Nach der Kunstgewerbeschule in Stuttgart und der Schreiner-Meisterprüfung zog es Glaeser in die Westschweiz, um Französisch zu lernen und zu arbeiten. «Mit nur 25 Jahren wurde ich bereits Chef einer Stilmöbel-Fabrik in Bulle.» 1970 ist er dann in den familiären Betrieb eingestiegen. Fast wäre seine Rückkehr aber an seinen Gehaltsansprüchen gescheitert. «Ich verdiente damals mit monatlich 3800 so gut wie ein Bankdirektor.»

Eigentlich sei das mehr gewesen, als sich sein Vater und sein Onkel hätten leisten können. «Schliesslich beschlossen wir, dass wir alle auf dem gleichen Niveau entschädigt werden.» Schnell habe sich gezeigt, dass die neue Fabrik in Dättwil nicht ausgelastet war. «Dank meinen Beziehungen aus der Westschweiz konnten wir den Umsatz aber schon sehr bald steigern», so Glaeser.

1973 baute er dann zusammen mit seinem Freund, dem Badener Architekten Adrian Meyer, erstmals eine eigene Möbelkollektion auf. «Damals machten wir auch die ersten Gehversuche mit der Verformung von Kunstharzplatten», erinnert sich Glaeser. Ein Meilenstein: Das Postforming war geboren. Und doch wollte sich der kommerzielle Erfolg nicht recht einstellen; es brauchte neue Ideen. Jahre später wollte es der Zufall, dass Willi Glaesers Cousin Otto Gläser sein Nachbar wurde. Otto Gläser war damals Entwicklungsleiter beim führenden Lederpolstermöbelhersteller De Sede in Klingnau. «Schnell waren wir uns einig, dass die Chancen für eine eigene Möbellinie gegeben sind.» Und dies, obwohl just Ende der 70er-Jahre viele Möbelfabriken ihren Betrieb schlossen.

Ideen holte sich der Tüftler damals auch in der Wüste Sahara. «Ich war ein Abenteurer und viel auf Reisen; in der Einsamkeit der Wüste kamen mir die besten Ideen.» Als Motivation für ein eigenes Möbelprogramm gibt Glaeser an: «Ich wollte nicht immer nur das tun, was andere sagen, sondern eigene Ideen umsetzen.» Das tat er denn auch: So wissen viele nicht, dass der aus Draht bestehende Papiersammler von ihm entworfen wurde; bis heute wurden über eine Million Stücke verkauft.

Bis heute hat Wogg über 50 Möbelstücke auf den Markt gebracht – ein bis zwei Neuheiten pro Jahr. «Mehr ginge gar nicht.

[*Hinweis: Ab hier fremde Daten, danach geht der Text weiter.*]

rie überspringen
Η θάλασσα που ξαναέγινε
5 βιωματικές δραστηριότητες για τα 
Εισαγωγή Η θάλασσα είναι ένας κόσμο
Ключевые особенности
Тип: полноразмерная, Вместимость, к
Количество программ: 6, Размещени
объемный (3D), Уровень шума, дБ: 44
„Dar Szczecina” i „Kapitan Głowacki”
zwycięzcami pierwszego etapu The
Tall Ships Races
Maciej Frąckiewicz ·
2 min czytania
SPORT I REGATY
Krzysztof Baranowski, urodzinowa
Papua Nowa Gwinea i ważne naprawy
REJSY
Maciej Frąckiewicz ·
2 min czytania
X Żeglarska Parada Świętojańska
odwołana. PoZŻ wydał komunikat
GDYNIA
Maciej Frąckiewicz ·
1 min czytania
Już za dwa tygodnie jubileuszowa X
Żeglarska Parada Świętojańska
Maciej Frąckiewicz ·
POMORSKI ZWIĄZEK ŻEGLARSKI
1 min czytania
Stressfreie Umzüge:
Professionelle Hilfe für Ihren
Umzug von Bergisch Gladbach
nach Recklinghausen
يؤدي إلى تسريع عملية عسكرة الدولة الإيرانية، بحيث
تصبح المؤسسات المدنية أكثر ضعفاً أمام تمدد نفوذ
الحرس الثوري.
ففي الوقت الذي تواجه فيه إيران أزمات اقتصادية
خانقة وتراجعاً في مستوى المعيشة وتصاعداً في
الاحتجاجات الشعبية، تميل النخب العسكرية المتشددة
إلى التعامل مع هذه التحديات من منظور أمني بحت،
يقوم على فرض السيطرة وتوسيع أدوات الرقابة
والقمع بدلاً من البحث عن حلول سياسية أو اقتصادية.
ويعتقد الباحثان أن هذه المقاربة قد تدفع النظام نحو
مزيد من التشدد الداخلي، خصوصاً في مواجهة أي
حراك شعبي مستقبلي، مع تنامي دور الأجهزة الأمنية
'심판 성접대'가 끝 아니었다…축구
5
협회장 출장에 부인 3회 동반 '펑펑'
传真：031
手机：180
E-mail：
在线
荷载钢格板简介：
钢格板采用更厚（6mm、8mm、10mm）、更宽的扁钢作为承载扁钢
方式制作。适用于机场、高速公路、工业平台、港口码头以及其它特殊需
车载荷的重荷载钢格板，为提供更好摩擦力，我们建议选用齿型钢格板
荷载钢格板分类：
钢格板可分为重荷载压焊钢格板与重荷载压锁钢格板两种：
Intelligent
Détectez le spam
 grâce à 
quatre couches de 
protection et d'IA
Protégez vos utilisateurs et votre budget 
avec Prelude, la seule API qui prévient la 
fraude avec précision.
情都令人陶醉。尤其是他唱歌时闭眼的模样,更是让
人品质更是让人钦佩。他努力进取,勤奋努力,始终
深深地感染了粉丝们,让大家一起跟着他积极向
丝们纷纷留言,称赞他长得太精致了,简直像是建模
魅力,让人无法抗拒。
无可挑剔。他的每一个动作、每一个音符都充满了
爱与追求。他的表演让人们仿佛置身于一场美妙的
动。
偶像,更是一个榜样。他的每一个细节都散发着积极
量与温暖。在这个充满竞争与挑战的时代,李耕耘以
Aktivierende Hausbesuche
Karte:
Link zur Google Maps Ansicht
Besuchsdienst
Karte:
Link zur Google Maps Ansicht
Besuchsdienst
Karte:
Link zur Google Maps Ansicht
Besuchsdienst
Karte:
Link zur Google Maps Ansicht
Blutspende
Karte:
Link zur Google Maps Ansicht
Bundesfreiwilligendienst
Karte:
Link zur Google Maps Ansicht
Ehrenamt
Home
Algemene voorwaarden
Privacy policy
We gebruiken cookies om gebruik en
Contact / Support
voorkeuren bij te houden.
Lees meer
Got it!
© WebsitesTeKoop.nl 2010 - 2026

Erstens ist die Produktentwicklung sehr teuer und kann schnell mal mehrere Hunderttausend Franken kosten», so Glaeser. Zweitens könnte der Markt auch gar nicht mehr Neuheiten aufnehmen.

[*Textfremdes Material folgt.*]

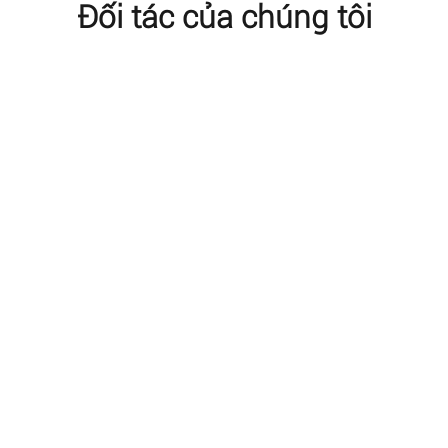
Đối tác của chúng tôi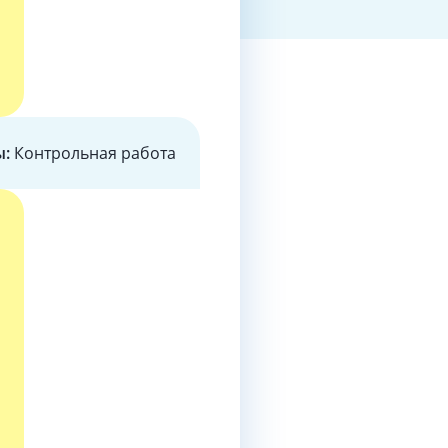
ы:
Контрольная работа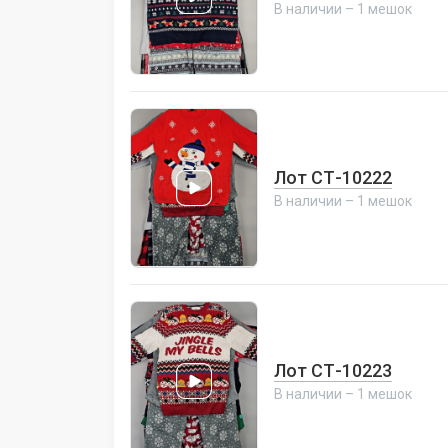
В наличии – 1 мешок
Лот СТ-10222
В наличии – 1 мешок
Лот СТ-10223
В наличии – 1 мешок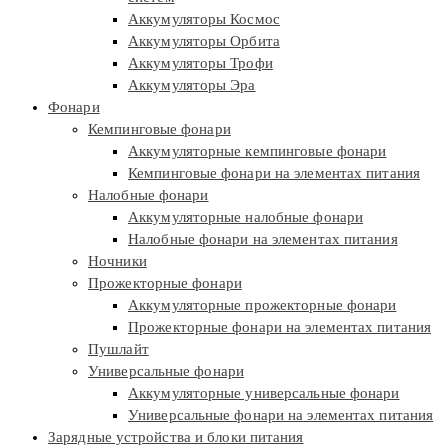
Аккумуляторы Космос
Аккумуляторы Орбита
Аккумуляторы Трофи
Аккумуляторы Эра
Фонари
Кемпинговые фонари
Аккумуляторные кемпинговые фонари
Кемпинговые фонари на элементах питания
Налобные фонари
Аккумуляторные налобные фонари
Налобные фонари на элементах питания
Ночники
Прожекторные фонари
Аккумуляторные прожекторные фонари
Прожекторные фонари на элементах питания
Пушлайт
Универсальные фонари
Аккумуляторные универсальные фонари
Универсальные фонари на элементах питания
Зарядные устройства и блоки питания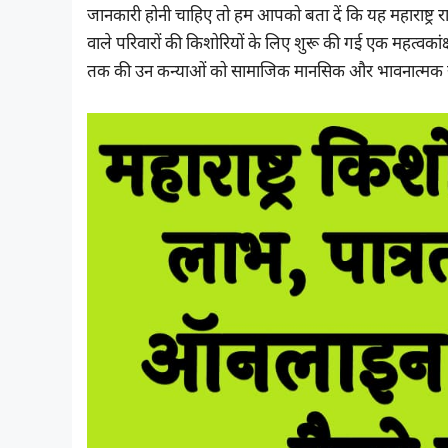
जानकारी होनी चाहिए तो हम आपको बता दें कि यह महाराष्ट्र राज्
वाले परिवारों की किशोरियों के लिए शुरू की गई एक महत्वकांक
तक की उन कन्याओं को सामाजिक मानसिक और भावनात्मक रूप स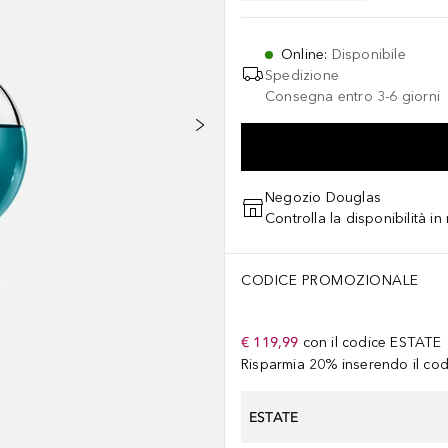
Online
:
Disponibile
Spedizione
Consegna entro 3-6 giorni
Negozio Douglas
Controlla la disponibilità i
CODICE PROMOZIONALE
€ 119,99
con il codice
ESTATE
Risparmia 20% inserendo il codi
ESTATE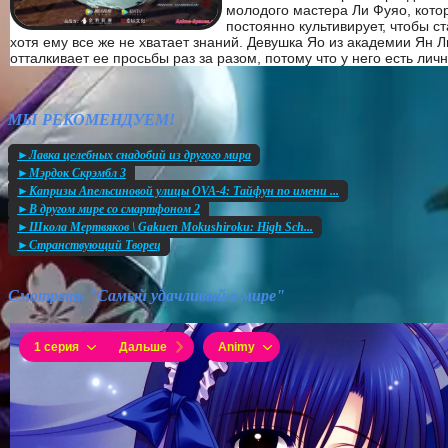
молодого мастера Ли Фуяо, кото
постоянно культивирует, чтобы ст
хотя ему все же не хватает знаний. Девушка Яо из академии Ян Л
отталкивает ее просьбы раз за разом, потому что у него есть лич
МЫ РЕКОМЕНДУЕМ!
►Лавка целебных снадобий из другого мира
►Мэрдок Скрэмбл 3
►Капризы Апельсиновой улицы OVA-4: Тайфун по имени ...
►В другом мире со смартфоном 2
►Школа Мертвяков \ Gakuen Mokushiroku: High Sch...
►Странствующий Творец
Смотреть "Самый удачливый в мире"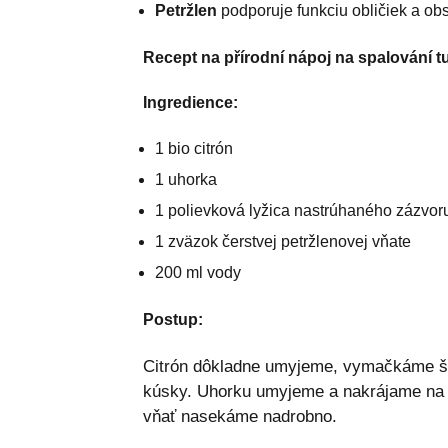
Petržlen
podporuje funkciu obličiek a obs
Recept na přírodní nápoj na spalování t
Ingredience:
1 bio citrón
1 uhorka
1 polievková lyžica nastrúhaného zázvor
1 zväzok čerstvej petržlenovej vňate
200 ml vody
Postup:
Citrón dôkladne umyjeme, vymačkáme šť
kúsky. Uhorku umyjeme a nakrájame na k
vňať nasekáme nadrobno.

Ikea schärft Design-Verständnis

Und was ist nun das Erfolgsgeheimnis von Wogg? «Die Mischung aus Purismus und Sinnlichkeit», antwortet er spontan. Und: «Unsere Produkte müssen förmlich nach uns riechen.» Müssen sie nicht auch einfach teuer sein, damit der Käufer ein gutes Gefühl hat, etwas Einzigartiges, ja Elitäres erworben zu haben? «Ja, wenn man so will. Wir sind verdammt, hier in der Schweiz aufgrund der Löhne und Produktionskosten einzigartige Dinge zu produzieren», gibt Glaeser unumwunden zu.

Und was sagt er zur Konkurrenz wie etwa Ikea? «Ikea ist gut, war aber schon besser. Aber sie trägt dazu bei, dass gerade junge Menschen ein Verständnis für Design entwickeln.»

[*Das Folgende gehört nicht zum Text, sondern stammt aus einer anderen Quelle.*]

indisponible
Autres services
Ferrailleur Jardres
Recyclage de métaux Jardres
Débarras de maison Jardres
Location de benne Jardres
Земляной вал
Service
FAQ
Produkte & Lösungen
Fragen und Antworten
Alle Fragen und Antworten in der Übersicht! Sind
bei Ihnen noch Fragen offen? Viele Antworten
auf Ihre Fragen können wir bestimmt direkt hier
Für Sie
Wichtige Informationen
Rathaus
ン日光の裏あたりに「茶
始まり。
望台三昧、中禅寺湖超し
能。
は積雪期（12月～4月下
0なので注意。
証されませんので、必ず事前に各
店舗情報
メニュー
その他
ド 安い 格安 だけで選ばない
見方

Dass die Firma nicht mehr ihm gehört und auch seine Kinder nicht das Ruder übernommen haben, bedauert Glaeser nicht sonderlich: «Ich bin kein besitzgetriebener Mensch; und es ist für mich nicht sehr wichtig, wem eine Firma gehört, sie muss einfach gut funktionieren.» Auch diese Worte nimmt man ihm ab. Zum Abschluss des Gesprächs präsentiert Glaeser seinen neusten Wurf. Ein zusammenklappbarer Hocker aus Aluminium. Seine Augen funkeln dabei fast mehr als das glänzende Metall.